Nat Chem Biol. 2007 Nov;3(11):727-35. doi: 10.1038/nchembio.2007.33. Epub 2007 Sep 30.
The signaling pathway of nitric oxide (NO) depends mainly on guanosine 3',5'-cyclic monophosphate (cGMP). Here we report the formation and chemical biology of a nitrated derivative of cGMP, 8-nitroguanosine 3',5'-cyclic monophosphate (8-nitro-cGMP), in NO-mediated signal transduction. Immunocytochemistry demonstrated marked 8-nitro-cGMP production in various cultured cells in an NO-dependent manner. This finding was confirmed by HPLC plus electrochemical detection and tandem mass spectrometry. 8-Nitro-cGMP activated cGMP-dependent protein kinase and showed unique redox-active properties independent of cGMP activity. Formation of protein Cys-cGMP adducts by 8-nitro-cGMP was identified as a new post-translational modification, which we call protein S-guanylation. 8-Nitro-cGMP seems to regulate the redox-sensor signaling protein Keap1, via S-guanylation of the highly nucleophilic cysteine sulfhydryls of Keap1. This study reveals 8-nitro-cGMP to be a second messenger of NO and sheds light on new areas of the physiology and chemical biology of signal transduction by NO.

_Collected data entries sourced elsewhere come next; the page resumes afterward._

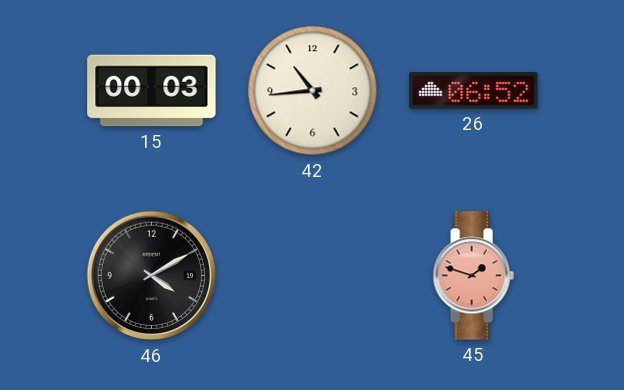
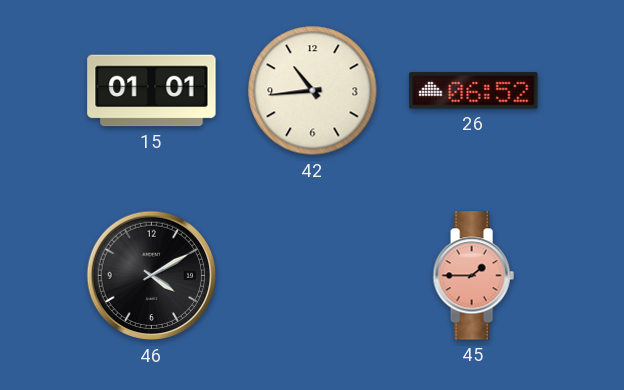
15: 00:03 -> 01:01
45: 1:48 -> 1:45
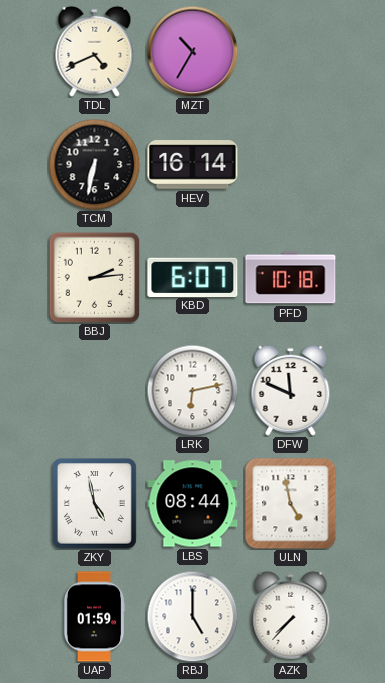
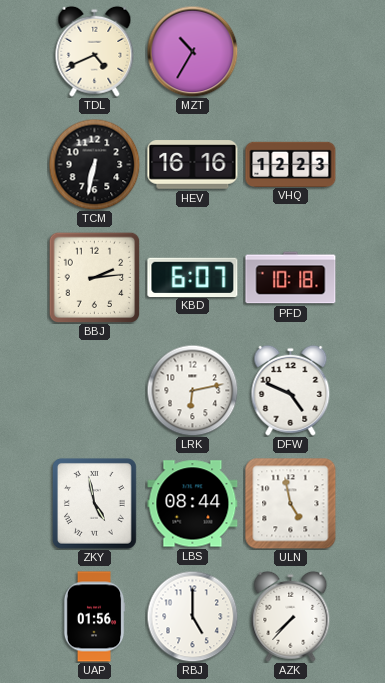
HEV: 16:14 -> 16:16
VHQ: none -> 12:23
DFW: 11:49 -> 4:49
UAP: 01:59 -> 01:56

一氧化氮(NO)的信号通路主要依赖于3',5'-环磷酸鸟苷(cGMP)。在此,我们报告了cGMP的一种硝化衍生物8-硝基-3',5'-环磷酸鸟苷(8-硝基-cGMP)在NO介导的信号转导中的形成及其化学生物学特性。免疫细胞化学显示,在各种培养细胞中,8-硝基-cGMP以NO依赖的方式大量产生。这一发现通过高效液相色谱结合电化学检测和串联质谱得到了证实。8-硝基-cGMP激活了cGMP依赖性蛋白激酶,并表现出独立于cGMP活性的独特氧化还原活性特性。8-硝基-cGMP形成蛋白半胱氨酸-cGMP加合物被鉴定为一种新的翻译后修饰,我们将其称为蛋白S-鸟苷化。8-硝基-cGMP似乎通过对Keap1高度亲核的半胱氨酸巯基进行S-鸟苷化来调节氧化还原传感器信号蛋白Keap1。这项研究揭示了8-硝基-cGMP是NO的第二信使,并为NO信号转导的生理学和化学生物学新领域提供了线索。